Stevenson spiralled into a moral crisis. After six years, he left the industry eager to develop his theory further – starting with a two-year master’s degree in economics at Oxford University. “It was like going from playing in the Premier League to pub football,” he sighed. While conflicted about the banking world, he nevertheless respected his former colleagues’ nous. Oxford’s economists, however, made him feel “depressed and disillusioned”.
“They’re so disconnected [from the economy],” he said of his professors. “These guys literally wear capes and teach in castles, and they’re just inverting matrices, doing galaxy brain maths. I started to think change was not coming from there.”
Instead, he immersed himself in the work of economists such as the French inequality experts Thomas Piketty, Emmanuel Saez and Gabriel Zucman, US household debt analysts Atif Mian and Amir Sufi, and Harvard macroeconomist Ludwig Straub.

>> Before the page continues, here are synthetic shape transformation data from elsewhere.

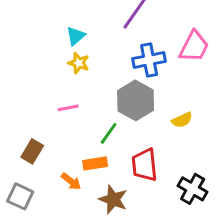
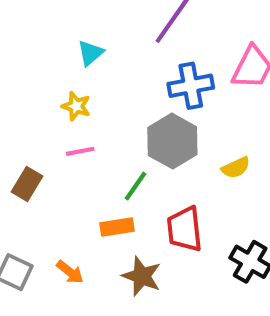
yellow star: (79, 63) -> (76, 106), moved
brown rectangle: (32, 151) -> (27, 184), moved
orange arrow: (71, 181) -> (70, 272), moved

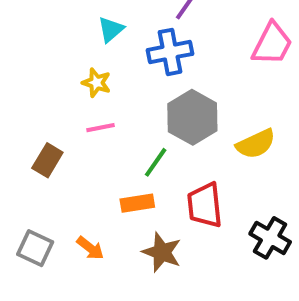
blue cross: (191, 86) -> (170, 52), moved
yellow semicircle: (236, 168) -> (256, 144), size x1.4

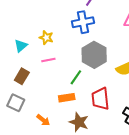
cyan triangle: (111, 29) -> (21, 46), moved
gray square: (35, 248) -> (16, 103), moved

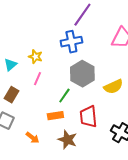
pink line: (48, 60) -> (37, 79), turned -56

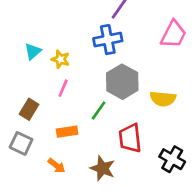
cyan triangle: (10, 65) -> (33, 51), moved
yellow semicircle: (113, 87) -> (163, 99), turned 30
orange rectangle: (55, 116) -> (67, 132), moved

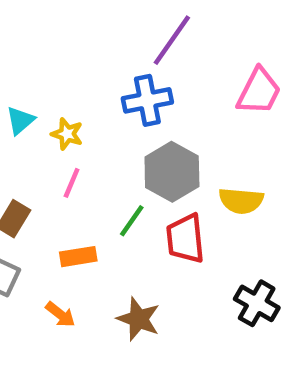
red trapezoid: (130, 138) -> (185, 239), moved

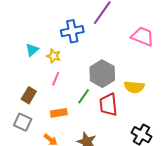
pink trapezoid: (259, 91) -> (143, 36), turned -95
blue cross: (147, 100) -> (72, 31), moved

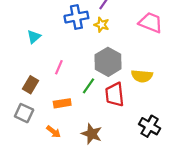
yellow star: (54, 56) -> (102, 25), moved

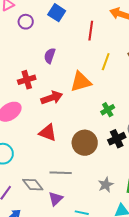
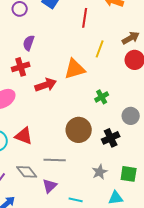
purple semicircle: (50, 56) -> (29, 43), moved
red triangle: (48, 133) -> (24, 136), moved
black cross: (117, 139) -> (111, 138), moved

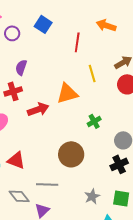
yellow line: (100, 49) -> (92, 73), turned -36
black cross: (111, 138) -> (119, 164), moved

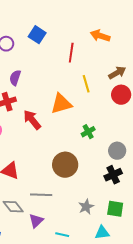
red arrow: (38, 109) -> (32, 120), turned -110

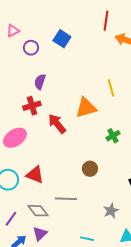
red line: (71, 53) -> (106, 21), moved
brown circle: (65, 165) -> (90, 169), size x0.6
purple triangle: (36, 221) -> (40, 234), moved

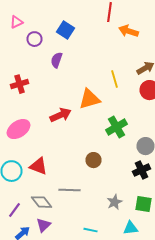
purple semicircle: (40, 82) -> (56, 60), moved
red cross: (32, 106) -> (20, 84), moved
red arrow: (57, 124) -> (60, 115), turned 105
green cross: (113, 136) -> (116, 127), size x1.5

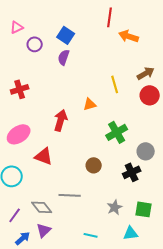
purple semicircle: (56, 60) -> (64, 57), moved
orange triangle: (90, 99) -> (90, 104), size x0.6
red arrow: (60, 115) -> (61, 120), turned -50
red triangle: (38, 166) -> (44, 156), moved
black cross: (142, 170) -> (132, 172), moved

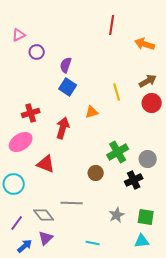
blue square: (66, 35) -> (68, 87), moved
orange arrow: (129, 36) -> (145, 44), moved
red cross: (20, 89) -> (31, 113), moved
green cross: (117, 132) -> (118, 152), moved
cyan triangle: (131, 233) -> (142, 241), moved

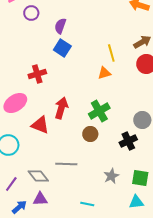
orange triangle: (92, 112) -> (104, 73), moved
red cross: (31, 113) -> (37, 74), moved
red arrow: (63, 128) -> (61, 108), moved
green cross: (118, 152) -> (99, 111), moved
purple triangle: (46, 238) -> (40, 199), turned 42

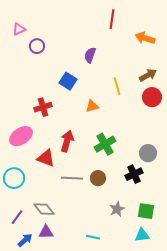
purple semicircle: (60, 26) -> (90, 55), moved
orange triangle: (104, 73) -> (92, 106), moved
brown circle: (90, 134) -> (98, 178), moved
gray line: (66, 164) -> (72, 178), moved

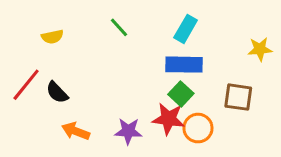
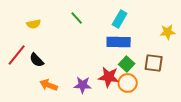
green square: (181, 94) -> (127, 64), moved

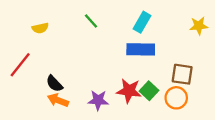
yellow star: (168, 32) -> (199, 26), moved
black semicircle: (37, 60) -> (54, 84), moved
green square: (127, 64) -> (149, 91), moved
orange circle: (128, 83) -> (176, 98), moved

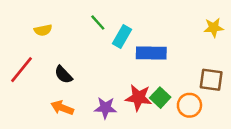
cyan rectangle: (142, 22) -> (122, 36), moved
brown square: (182, 74) -> (211, 80), moved
black semicircle: (54, 84) -> (63, 75), moved

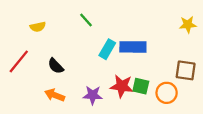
cyan rectangle: (122, 36) -> (107, 49), moved
green square: (160, 98) -> (141, 86), turned -30

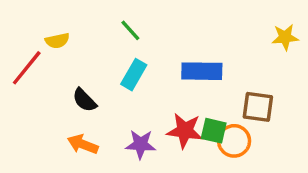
cyan rectangle: (107, 49) -> (134, 75), moved
red line: (19, 61) -> (27, 68), moved
brown square: (186, 70) -> (258, 107), moved
orange circle: (167, 93) -> (234, 141), moved

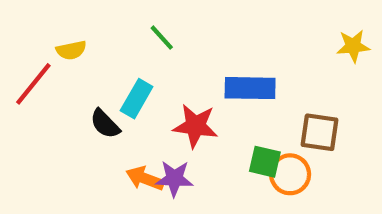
cyan rectangle: (134, 75) -> (137, 99), moved
red star: (185, 131) -> (195, 126), moved
orange arrow: (83, 144) -> (145, 179), moved

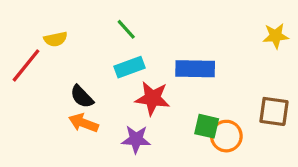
cyan rectangle: (137, 99) -> (129, 67), moved, turned 40
brown square: (320, 132) -> (274, 111), moved
orange arrow: (145, 179) -> (83, 123), moved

Today, Stevenson is a member of the Patriotic Millionaires, the global movement of wealthy people campaigning to pay more tax, for which Abigail Disney, heir to the Disney fortune, is the figurehead. He believes a wealth tax, or even a 150-year time limit on wealth just to make the rich spend, could help.
Having saved up enough himself never to work again, he dedicates his time to explaining the impact of the wealth gap through media interviews and his own punchy YouTube videos. When Covid-19 hit, he predicted house prices would rise, against popular opinion (“the Guardian was saying they were going to collapse – obviously!”) and shopping would become costlier. He was right again.
“My grand, macro thesis is that real interest rates have to stay low, and that’s because the rich have all the wealth and like saving,” he reflected. “Now, no matter how hard you work, how smart you are, if you come from the ‘wrong’ family you’ll probably never own property. That is feudalism. We’re going back into a world of aristocracy. Capitalism’s over.”